The Committee suspended for a division.

  Q5  Chairman: Firstly, I apologise. I am afraid this is going to happen again. It is at the time of year when both Houses are extremely busy, particularly the Lords. To continue, it has been pointed out to me on the point made about the difference between the two Bills that in the draft Bill, in clause 2(3) it says, "A person is not to be treated as unable to make a decision unless all and practical steps to help him to do so have been taken without success" Does that meet the point you were making about the difference between the two Bills?

  Mr Ward: I think the language in the Scottish Act is just a little stronger on the equivalent point. Our Act says, firstly, on the inability to communicate, "A person shall not fall within this definition by reason only of a lack of deficiency and a faculty of communication if that lack or deficiency can be made good by human or mechanical aid, whether of an interpretative nature or otherwise."

  Chairman: I see. That is an interesting comparison which we will take on board.

  Q6  Stephen Hesford: In our draft Bill there is a presumption of capacity which I see as very important. Do you have the same presumption, and is it spelled out on the face of your Bill?

  Mr Ward: We have a strong presumption of capacity in our law, anyway. Unless my colleagues correct me, we do not need that presumption because we have our principles so tightly limited in any situation in which we would intervene anyway. I mentioned earlier the gateway—the gateway is incapacity. There has to be incapacity and then we still do not do anything, we do not intervene, unless very stringent principles are satisfied.

  Q7  Stephen Hesford: From what you were saying before, is that seen as a positive or as a negative, to access something that you otherwise would not have because of your incapacity?

  Mr Ward: What I have termed the gateway is a positive. The concern in debate was that we should not exclude anyone who might potentially benefit from the Act's provisions, so at the level of the gateway we want the broad gate where we have it, but before we intervene, before we apply the Act's provisions which is immediately discriminatory—we are doing it for the best of reasons but we are dealing with somebody differently because of their disability and to some extent taking away their right to act or make decisions and putting some other mechanism in place—it is restrictive and a very stringent test.
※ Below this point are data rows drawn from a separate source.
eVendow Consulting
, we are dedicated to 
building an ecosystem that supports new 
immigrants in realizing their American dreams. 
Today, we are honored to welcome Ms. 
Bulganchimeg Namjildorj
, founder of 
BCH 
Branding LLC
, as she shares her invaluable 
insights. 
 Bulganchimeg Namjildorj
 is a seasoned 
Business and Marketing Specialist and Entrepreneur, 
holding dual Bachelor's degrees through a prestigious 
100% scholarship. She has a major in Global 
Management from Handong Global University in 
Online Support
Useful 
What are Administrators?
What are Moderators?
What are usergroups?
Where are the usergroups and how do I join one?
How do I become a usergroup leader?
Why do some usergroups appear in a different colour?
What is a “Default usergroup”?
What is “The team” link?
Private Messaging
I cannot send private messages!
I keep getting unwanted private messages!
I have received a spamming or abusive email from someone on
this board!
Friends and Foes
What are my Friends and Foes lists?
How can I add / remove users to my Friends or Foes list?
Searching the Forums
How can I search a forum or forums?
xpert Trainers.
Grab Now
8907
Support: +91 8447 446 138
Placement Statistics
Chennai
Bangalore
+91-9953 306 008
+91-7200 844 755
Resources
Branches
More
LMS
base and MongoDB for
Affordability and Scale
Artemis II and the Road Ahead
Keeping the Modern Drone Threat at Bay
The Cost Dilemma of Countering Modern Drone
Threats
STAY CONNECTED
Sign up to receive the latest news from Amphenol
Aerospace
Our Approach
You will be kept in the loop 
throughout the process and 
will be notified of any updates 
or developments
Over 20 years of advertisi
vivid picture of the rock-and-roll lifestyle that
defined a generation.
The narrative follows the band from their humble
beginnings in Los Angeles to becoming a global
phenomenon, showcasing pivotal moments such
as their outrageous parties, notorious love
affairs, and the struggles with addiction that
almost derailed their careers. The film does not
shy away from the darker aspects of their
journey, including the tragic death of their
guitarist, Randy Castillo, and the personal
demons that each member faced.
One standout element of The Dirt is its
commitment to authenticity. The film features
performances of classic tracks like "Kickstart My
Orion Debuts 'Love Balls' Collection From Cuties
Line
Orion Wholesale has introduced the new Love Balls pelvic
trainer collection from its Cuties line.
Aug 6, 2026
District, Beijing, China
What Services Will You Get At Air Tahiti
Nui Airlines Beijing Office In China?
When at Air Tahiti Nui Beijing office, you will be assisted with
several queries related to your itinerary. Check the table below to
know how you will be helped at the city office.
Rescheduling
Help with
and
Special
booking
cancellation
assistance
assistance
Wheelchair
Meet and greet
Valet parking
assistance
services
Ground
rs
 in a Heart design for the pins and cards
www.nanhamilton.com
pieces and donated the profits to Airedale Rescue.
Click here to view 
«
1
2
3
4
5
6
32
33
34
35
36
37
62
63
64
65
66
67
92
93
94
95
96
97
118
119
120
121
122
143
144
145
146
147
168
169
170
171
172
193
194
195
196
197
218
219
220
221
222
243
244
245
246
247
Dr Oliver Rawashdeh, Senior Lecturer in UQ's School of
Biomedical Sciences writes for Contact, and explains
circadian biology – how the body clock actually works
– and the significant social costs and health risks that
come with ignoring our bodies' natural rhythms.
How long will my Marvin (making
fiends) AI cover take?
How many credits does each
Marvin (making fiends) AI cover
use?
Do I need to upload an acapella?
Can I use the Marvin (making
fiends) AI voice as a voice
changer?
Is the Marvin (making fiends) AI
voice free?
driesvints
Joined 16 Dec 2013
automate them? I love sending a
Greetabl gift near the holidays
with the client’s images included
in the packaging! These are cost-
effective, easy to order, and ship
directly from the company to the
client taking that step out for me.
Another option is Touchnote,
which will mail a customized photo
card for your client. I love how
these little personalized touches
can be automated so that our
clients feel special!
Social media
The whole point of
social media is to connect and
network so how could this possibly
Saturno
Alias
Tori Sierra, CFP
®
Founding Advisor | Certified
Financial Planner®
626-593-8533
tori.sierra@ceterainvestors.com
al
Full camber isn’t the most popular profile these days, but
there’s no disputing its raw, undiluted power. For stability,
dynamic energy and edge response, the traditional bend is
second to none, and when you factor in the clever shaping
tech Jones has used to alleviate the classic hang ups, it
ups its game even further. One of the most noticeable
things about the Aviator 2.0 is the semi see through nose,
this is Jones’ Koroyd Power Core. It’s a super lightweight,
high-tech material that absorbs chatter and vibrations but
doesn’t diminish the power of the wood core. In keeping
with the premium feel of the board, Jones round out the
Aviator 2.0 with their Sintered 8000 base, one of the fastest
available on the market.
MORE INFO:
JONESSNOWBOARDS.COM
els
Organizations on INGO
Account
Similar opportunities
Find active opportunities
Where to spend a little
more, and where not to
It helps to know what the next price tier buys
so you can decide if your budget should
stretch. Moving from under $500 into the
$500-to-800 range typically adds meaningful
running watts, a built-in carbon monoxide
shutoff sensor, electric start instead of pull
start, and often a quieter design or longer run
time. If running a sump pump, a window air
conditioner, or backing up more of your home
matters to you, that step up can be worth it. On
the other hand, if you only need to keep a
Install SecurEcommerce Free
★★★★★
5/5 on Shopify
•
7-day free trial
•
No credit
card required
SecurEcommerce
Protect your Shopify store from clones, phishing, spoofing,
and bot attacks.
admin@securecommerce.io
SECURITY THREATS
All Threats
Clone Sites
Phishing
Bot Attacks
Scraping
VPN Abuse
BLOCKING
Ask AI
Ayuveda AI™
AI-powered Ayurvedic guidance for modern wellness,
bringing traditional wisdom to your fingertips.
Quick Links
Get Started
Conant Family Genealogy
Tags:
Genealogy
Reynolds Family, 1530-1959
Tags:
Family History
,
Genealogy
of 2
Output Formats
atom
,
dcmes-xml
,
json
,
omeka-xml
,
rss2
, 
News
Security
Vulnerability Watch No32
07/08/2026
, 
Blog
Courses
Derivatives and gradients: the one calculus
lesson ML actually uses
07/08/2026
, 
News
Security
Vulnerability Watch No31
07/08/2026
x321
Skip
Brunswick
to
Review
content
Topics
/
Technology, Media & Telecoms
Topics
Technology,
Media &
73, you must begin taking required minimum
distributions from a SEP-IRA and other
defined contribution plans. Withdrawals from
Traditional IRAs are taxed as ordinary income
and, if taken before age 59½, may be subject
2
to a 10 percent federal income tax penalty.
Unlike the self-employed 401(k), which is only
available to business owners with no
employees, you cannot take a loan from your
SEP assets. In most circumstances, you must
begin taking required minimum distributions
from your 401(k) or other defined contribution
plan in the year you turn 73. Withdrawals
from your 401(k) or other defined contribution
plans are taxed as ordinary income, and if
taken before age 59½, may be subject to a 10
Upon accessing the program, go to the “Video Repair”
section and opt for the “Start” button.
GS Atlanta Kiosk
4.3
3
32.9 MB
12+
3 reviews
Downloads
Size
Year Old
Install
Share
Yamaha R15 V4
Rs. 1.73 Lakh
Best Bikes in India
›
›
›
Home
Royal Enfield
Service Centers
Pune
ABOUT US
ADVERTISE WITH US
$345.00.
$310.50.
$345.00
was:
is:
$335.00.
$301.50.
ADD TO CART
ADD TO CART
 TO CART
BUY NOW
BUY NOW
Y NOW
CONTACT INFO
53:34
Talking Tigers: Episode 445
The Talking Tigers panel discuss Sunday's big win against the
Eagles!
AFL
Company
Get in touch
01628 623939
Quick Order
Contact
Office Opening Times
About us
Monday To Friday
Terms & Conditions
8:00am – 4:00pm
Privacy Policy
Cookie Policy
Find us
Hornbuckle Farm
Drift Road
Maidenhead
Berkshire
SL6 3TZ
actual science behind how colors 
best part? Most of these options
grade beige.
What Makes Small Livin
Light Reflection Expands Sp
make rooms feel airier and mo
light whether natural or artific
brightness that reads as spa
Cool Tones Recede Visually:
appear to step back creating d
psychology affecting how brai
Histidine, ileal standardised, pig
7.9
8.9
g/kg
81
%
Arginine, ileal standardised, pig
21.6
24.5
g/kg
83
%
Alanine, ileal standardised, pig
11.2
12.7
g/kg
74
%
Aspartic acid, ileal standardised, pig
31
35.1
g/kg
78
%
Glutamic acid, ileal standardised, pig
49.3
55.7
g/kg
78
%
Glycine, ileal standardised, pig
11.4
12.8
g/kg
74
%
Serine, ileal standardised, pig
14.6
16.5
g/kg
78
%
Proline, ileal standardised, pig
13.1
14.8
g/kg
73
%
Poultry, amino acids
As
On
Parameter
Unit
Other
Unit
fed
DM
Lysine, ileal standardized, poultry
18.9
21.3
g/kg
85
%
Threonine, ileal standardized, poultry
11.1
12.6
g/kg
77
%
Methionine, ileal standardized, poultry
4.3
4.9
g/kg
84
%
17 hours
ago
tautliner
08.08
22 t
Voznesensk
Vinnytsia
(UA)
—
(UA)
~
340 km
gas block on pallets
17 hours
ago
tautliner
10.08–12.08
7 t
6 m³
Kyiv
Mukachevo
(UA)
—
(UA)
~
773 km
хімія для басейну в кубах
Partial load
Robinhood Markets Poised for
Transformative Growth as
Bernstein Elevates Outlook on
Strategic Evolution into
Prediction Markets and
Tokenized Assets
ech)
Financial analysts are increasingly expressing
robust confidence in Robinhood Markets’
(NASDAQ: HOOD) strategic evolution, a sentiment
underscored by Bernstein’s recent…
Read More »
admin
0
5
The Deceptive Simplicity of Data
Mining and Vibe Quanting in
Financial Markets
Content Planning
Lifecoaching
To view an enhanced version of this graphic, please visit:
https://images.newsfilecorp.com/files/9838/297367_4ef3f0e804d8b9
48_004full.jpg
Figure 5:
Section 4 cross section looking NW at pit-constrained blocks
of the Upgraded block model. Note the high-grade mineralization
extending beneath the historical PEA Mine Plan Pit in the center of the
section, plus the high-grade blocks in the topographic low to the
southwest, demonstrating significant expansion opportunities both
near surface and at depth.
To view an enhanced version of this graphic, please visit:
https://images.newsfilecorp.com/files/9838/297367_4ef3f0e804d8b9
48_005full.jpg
  Q8  Mrs Browning: In the Bill before us capacity assessment seems to be based more on a functional approach, whereas in the Scottish legislation you seem to have a little menu of clearly defined descriptions of mental disorder, including, I note, any mental illness, personality disorder and learning disability. I would be very concerned about that and would like to make two points: firstly, the actual writing in of personality disorder on a Bill—which I think is extremely difficult to define, not least because it is a spectrum—and also how much you define in Scottish law "learning disability". Is that based on the old IQ test? How do you define that?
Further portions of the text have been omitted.